Why feature engineering?
At the beginning of any machine learning project, Raw data will always be messy and unsuited for training a model. Hence, data exploration and cleaning should always be the first thing to do before anything. It helps us visualize and explore our data to understand our dataset better to effectively change data types, remove or input missing values, and eliminate outliers or other features that are not useful for the model to learn. It also involves creating features from the data that represent the problem better. In the end, it all results in a high-performing model.
Still, it is essential to understand that predictive analytics is not magic.
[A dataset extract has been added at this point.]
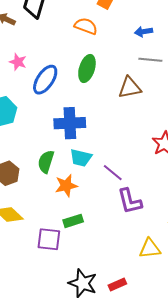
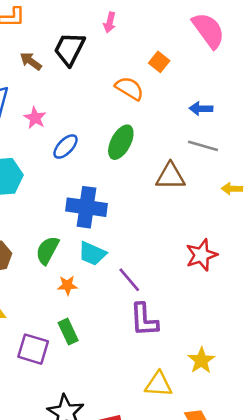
blue ellipse: (45, 80) -> (66, 147), size x0.7
orange star: (66, 186) -> (67, 285), size x0.7
green rectangle: (73, 221) -> (68, 332), turned 72

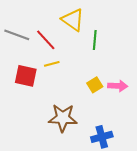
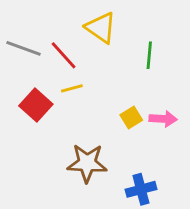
green line: (95, 40) -> (149, 55), moved
red square: (26, 76) -> (36, 105), turned 30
Even though an algorithm’s learning phase is fundamental, it can only extract the meaning from the data you provide.
Algorithms do not have the luxury of intuition that humans have. Therefore, most of the time, the success of an algorithm depends on how you engineer the input features.
Course Sections
This course is divided into 12 parts or sections. We will first dive into the essence of feature engineering. The course sections are structured as follows:
- Feature Types: This part will present different types of variables such as continuous, discrete, and categorical variables (including nominal or ordinal), as well as time-date and mixed variables.
- Common Issues: In this part, we will explore many issues that occur in real-world datasets like missing data, variable distribution, data imputations, outliers, and more.
- Dealing with Missing Values: We will learn how to fill the missing data in your dataset using the most effective methods.
- Categorical Encoding: We will discuss in this part the different approaches to transform categorical variables to numerical variables using numbers—frequency encoding, one-hot encoding, and others.
- Feature Transformation: We will look at the mathematical transformations you can apply to improve the distribution of numerical variables, like logarithmic or reciprocal transformations.
- Variable Discretization: This part looks at the different techniques used to discretize variables, like equal width, equal-frequency, discrete decision using decision trees, clustering, and more.
- Dealing with Outliers: This part will show how to recognize outliers and eliminate them from your dataset.
- Feature Scaling: This part will cover various techniques to scale features, such as standardization, scaling to the minimum and maximum, scaling to the unit length of the vector, and more.
- Handling Time-Date and Mixed Variables: We will talk about several methods to generate new features from date, time, and mixed variables.
- Engineering Geospatial Features: In this part, we will see how to deal with geospatial features that are often represented as longitude and latitude.
- Resampling Imbalanced Datasets: This part will present the resampling technique used to solve an issue where the classes are not represented equally in a dataset.
- Advanced Feature Engineering: We will talk about advanced categorical encoding, advanced outlier detection, automated feature engineering, and more.
In each part of this course, we will practically learn many methods and techniques and explore their advantages, limitations, the assumptions that each method makes, and when you should consider applying each technique.